Records shown: Begin
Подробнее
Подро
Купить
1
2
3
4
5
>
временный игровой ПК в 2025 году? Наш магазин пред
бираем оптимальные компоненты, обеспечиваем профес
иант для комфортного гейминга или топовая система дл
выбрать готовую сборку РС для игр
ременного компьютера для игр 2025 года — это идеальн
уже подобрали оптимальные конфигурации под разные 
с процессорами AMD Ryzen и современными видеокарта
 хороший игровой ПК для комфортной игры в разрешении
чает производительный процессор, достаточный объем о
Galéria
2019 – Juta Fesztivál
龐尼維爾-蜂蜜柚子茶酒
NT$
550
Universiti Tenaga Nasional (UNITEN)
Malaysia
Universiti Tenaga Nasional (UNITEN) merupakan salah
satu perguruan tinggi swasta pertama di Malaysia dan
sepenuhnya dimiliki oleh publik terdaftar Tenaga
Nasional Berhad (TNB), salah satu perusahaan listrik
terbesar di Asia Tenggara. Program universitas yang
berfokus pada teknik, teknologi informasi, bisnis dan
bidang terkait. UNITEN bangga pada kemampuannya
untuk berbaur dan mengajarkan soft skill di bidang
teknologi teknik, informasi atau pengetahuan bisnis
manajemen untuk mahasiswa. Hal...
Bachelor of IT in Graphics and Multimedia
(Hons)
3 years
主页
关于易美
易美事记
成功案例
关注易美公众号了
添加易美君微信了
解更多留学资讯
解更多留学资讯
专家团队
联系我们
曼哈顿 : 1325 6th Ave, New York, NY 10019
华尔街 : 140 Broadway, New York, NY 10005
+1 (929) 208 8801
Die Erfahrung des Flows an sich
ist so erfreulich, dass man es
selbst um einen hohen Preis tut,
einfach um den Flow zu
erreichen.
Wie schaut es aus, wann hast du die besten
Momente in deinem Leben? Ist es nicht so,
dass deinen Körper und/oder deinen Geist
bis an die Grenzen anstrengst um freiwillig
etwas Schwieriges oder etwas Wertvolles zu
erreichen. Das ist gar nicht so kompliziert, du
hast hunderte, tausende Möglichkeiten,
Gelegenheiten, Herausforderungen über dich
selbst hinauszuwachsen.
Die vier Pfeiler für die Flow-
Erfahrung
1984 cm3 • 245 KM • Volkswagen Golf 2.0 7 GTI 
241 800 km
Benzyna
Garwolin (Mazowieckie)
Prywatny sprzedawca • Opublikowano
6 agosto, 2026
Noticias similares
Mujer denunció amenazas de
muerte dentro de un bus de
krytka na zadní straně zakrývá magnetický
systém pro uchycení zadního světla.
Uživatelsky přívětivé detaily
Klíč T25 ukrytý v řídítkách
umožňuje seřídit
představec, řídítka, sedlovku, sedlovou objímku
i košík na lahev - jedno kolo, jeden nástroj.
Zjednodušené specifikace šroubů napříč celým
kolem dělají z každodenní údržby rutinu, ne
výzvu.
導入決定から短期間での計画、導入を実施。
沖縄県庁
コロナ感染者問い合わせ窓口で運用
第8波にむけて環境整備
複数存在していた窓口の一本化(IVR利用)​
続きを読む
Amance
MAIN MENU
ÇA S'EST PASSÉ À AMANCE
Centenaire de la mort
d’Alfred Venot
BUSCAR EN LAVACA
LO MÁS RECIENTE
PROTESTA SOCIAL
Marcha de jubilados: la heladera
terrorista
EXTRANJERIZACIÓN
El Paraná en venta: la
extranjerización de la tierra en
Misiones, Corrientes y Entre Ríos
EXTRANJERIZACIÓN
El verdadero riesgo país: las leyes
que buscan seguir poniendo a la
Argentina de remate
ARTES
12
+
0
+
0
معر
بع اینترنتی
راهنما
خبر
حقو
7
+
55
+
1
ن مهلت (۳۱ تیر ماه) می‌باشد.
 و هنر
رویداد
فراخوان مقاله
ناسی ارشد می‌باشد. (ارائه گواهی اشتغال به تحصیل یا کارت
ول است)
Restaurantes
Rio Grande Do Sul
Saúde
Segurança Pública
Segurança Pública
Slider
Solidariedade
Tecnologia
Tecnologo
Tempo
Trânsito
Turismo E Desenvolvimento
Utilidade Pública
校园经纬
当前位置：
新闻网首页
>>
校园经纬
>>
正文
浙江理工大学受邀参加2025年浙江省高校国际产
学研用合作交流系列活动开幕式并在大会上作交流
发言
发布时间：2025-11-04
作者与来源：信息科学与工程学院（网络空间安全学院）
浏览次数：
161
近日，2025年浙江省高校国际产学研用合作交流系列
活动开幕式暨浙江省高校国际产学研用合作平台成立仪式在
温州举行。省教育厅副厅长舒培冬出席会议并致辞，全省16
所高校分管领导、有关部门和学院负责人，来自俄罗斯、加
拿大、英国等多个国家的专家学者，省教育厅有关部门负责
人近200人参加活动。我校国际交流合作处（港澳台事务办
Records shown: End
Records shown: Begin
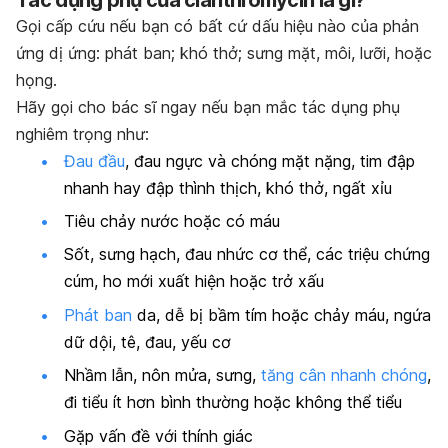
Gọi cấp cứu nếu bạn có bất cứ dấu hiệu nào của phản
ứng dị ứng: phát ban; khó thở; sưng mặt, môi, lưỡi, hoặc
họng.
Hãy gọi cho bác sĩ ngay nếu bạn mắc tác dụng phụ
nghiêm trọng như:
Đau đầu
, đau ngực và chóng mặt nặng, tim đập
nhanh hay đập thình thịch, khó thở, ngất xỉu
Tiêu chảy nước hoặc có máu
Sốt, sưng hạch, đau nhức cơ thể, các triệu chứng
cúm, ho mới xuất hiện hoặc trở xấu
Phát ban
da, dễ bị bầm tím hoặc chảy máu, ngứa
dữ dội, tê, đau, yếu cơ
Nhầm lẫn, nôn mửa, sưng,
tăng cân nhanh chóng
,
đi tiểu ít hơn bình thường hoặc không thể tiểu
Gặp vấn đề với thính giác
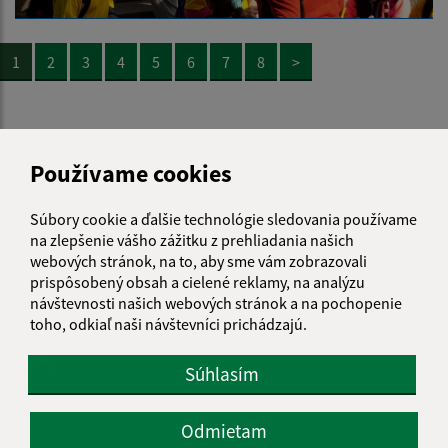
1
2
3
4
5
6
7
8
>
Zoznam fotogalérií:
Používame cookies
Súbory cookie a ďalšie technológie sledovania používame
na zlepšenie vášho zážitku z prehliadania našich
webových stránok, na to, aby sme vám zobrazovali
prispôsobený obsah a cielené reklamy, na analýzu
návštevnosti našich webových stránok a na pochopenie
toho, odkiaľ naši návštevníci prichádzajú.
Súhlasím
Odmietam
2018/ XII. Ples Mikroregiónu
Records shown: End
What needs to be done: Return every line from the records above that holds the word "Tenaga".

Task response:
Universiti Tenaga Nasional (UNITEN)
Universiti Tenaga Nasional (UNITEN) merupakan salah
sepenuhnya dimiliki oleh publik terdaftar Tenaga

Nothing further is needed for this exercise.